The support band were The Anti-Nowhere League and they changed my life! Imagine
the impression a 14 year old kid got seeing this band of punk bikers turn up on
stage clad in leather, chains, tattoos and muscles. Not only did they stick 2
fingers up at the world, they rammed their fist right up its arse. My life was
changed from that moment on, I wanted to be in a band with that attitude, that
outlook on life. Live fast, die young and smell like shit inbetween.
So its been a 24 year gap since that night on the Pier in Colwyn Bay, you can
read what I got up to through a lot of that quarter century by going to the 4Q
and Sons of Selina websites. The Secretary was also in attendance
at that gig in1981; had she taken up the Anti-Nowhere League’s offer of going
to a party after that show she may not have lived to join me in seeing them
again tonight!

But first we had to deal with the
business of Fuckerpunch, (pic above) who had 25 minutes to impress a
sparse crowd. Featuring Ian Maiden from local legends Stuntface you kind of got
a hint of what they were going to sound like just by looking at them! With
support in the audience coming from Ian’s ex-sparring partners in Stuntface
there was one ex-member absent - cementing the acrimony of their split. It was
balls to the wall punk-metal from the days of the late 80s hardcore bands – not
fast enough to be thrash and too heavy to be metal; a bit like Stuntface
without the tunes? Maybe not. It was heavy and it was loud; probably too loud
for my delicate ears, with a notable high point being Sick Sick Sick of You.

On this tour the ANWL brought along
Brighton upstarts Phinius Gage, (pic above) who’ve been putting
themselves around a bit of late – getting their name in small print on the
poster – as Joe Strummer once sang. Brighton seems to be spawning travelling
bands recently with Once Over and From Plan To Progress playing here over the
border. Phinius are very young with a Vernon Kaye lookalike frontman with
gallons of energy coming from every corner of the stage. There were tinges of
that American-South Wales punk by numbers stuff and I guess they started off
their career like that and have progressed into more rattling punk without the
whining shit. Their set got better and better and they didn’t despond to a
largely unappreciative crowd. I would’ve bought a CD had it not been priced at
£10 – these Southerners think we’re made of money like them!

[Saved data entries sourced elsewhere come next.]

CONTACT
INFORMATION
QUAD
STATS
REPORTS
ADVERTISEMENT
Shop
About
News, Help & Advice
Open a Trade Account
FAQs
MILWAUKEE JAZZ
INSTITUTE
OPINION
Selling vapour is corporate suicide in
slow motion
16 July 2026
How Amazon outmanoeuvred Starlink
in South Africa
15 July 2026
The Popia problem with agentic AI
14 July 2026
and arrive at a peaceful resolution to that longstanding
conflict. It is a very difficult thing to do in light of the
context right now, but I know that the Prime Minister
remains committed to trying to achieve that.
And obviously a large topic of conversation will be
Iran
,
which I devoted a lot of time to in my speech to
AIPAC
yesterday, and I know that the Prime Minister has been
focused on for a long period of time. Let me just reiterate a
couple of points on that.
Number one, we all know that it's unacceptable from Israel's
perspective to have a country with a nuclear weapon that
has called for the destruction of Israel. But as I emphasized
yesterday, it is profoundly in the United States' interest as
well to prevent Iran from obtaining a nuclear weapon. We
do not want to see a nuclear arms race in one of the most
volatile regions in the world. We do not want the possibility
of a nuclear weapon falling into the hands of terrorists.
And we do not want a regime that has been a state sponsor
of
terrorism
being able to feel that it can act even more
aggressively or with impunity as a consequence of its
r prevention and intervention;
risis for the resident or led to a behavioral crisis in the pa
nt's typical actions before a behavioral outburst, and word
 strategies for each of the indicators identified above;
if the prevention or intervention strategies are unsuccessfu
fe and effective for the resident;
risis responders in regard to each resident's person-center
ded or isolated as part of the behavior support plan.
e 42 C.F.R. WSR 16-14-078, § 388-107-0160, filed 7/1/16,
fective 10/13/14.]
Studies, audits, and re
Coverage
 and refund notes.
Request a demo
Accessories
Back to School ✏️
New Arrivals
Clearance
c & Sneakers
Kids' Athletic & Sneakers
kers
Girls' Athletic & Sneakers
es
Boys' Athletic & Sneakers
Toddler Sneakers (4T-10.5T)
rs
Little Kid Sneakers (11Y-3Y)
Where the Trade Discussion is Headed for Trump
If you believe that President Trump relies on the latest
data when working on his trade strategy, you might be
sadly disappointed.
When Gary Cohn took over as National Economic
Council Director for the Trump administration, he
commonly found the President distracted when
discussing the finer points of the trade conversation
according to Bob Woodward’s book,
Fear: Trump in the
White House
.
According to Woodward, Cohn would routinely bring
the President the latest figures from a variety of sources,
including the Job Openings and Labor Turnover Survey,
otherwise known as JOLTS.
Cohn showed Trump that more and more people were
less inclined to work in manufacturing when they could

And so to the Anti-Nowhere League.
I suppose in hindsight they were never going to have that same impact as they
did on that impressionable 14-year old kid 24 years ago, and I was naïve in
thinking they were going to. When you have bands with names like Anal Cunt and
songs like I Fucked The Skull of Jesus, the Anti-Nowhere League can
appear quite tame in the 21st century and that showed on stage in a way. Where
I was shocked and in total awe all those years ago the band tonight kicked off
with more of a whimper than a bang. With our ears still resonating from the
full double guitar fronted assaults of the new kids on the block in the shape
of Phinius Gage and Fuckerpunch, the Anti-Nowhere League sounded thin with the
one guitar that Magoo (was it Magoo?) played well… almost politely. It was as
if they were going through the motions and although vocalist Animal tried his
hardest he was always going to be up against it with only 50 or so people to
growl at, and one punter told me they are still awesome live. There were shades
of the old brilliance with Reck-a-Nowhere, For You, Animal and We
Will Survive, but some classics like I Hate People, So What, Lets Break
The Law just didn’t work. They did get better as they went along but I did
leave downhearted and maybe should have left the boyhood image intact.